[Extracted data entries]
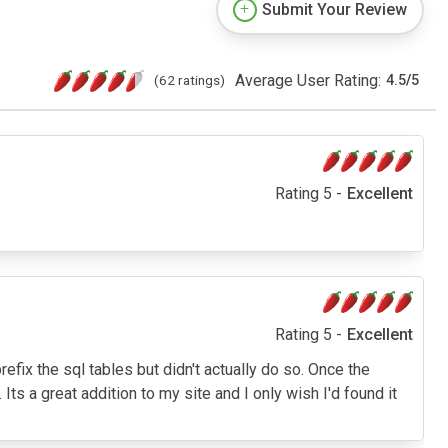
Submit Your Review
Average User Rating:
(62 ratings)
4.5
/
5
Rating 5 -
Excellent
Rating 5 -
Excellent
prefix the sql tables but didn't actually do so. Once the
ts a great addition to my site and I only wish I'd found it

---

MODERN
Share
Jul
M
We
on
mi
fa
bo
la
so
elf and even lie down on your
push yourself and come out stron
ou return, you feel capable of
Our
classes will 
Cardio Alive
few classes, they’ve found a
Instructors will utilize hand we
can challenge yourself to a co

PROBLEM: Could you transcribe the entries above word for word, from the line with "(62 ratings)" down to the line with "ts a great addition", keeping both?

RESULT BELOW:
(62 ratings)
4.5
/
5
Rating 5 -
Excellent
Rating 5 -
Excellent
prefix the sql tables but didn't actually do so. Once the
ts a great addition to my site and I only wish I'd found it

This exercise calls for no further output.